Extracted entries Start Marker

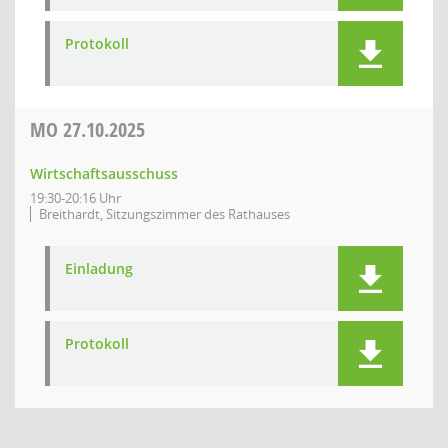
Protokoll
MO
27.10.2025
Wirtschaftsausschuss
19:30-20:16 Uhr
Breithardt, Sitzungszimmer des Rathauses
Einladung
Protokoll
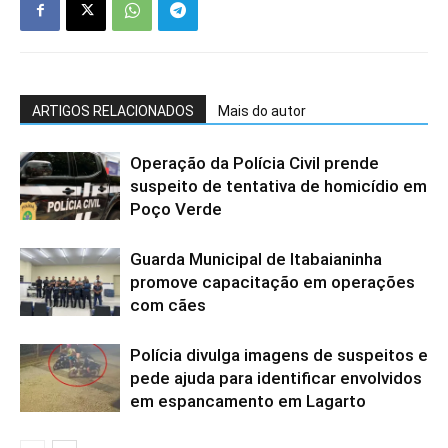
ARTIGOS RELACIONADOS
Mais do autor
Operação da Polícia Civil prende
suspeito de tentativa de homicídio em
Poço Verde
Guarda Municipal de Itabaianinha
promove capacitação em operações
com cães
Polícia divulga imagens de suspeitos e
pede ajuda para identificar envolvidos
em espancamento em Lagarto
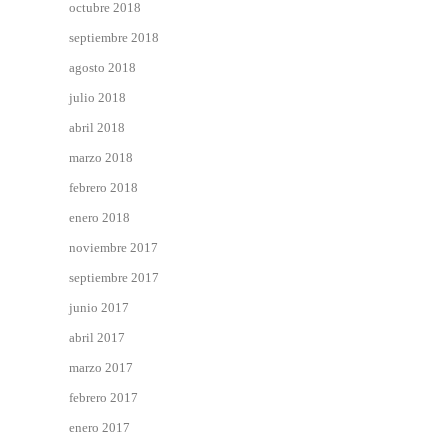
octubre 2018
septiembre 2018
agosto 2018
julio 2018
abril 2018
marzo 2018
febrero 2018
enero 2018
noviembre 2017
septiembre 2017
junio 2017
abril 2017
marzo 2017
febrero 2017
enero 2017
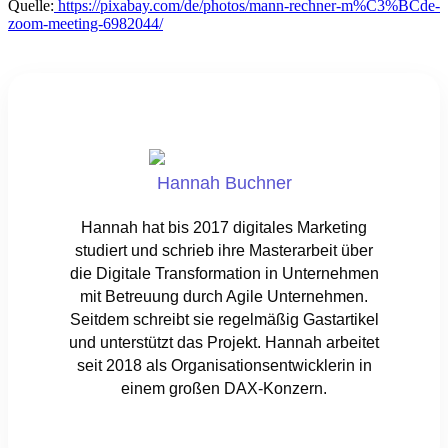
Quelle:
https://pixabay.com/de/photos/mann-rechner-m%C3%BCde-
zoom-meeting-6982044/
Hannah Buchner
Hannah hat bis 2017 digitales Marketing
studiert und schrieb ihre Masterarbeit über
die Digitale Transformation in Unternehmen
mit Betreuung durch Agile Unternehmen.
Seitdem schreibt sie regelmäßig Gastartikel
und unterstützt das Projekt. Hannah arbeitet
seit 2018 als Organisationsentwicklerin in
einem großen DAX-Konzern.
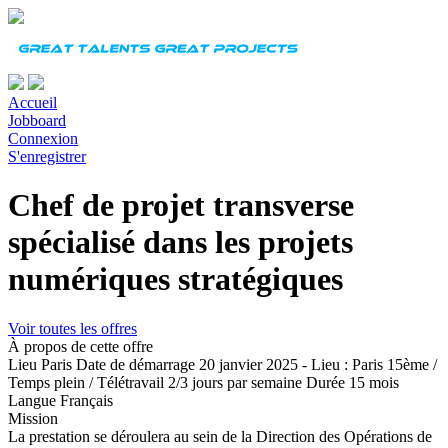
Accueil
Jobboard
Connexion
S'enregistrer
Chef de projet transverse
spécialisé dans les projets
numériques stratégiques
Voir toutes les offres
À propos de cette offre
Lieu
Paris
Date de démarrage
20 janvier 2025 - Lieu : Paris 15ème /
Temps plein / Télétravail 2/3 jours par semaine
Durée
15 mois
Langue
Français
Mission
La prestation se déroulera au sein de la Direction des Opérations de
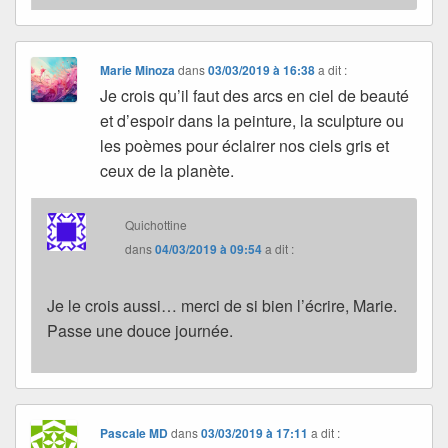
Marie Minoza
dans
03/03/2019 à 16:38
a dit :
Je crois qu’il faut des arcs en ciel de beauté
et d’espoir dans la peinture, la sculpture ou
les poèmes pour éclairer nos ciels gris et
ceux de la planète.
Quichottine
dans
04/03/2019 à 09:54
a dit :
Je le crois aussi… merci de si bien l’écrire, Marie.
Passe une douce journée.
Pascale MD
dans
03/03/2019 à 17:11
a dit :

Extracted entries End Marker

Exercise objective> Filter the records down to the lines containing the word "crois", and copy those.

Problem solution>
Je crois qu’il faut des arcs en ciel de beauté
Je le crois aussi… merci de si bien l’écrire, Marie.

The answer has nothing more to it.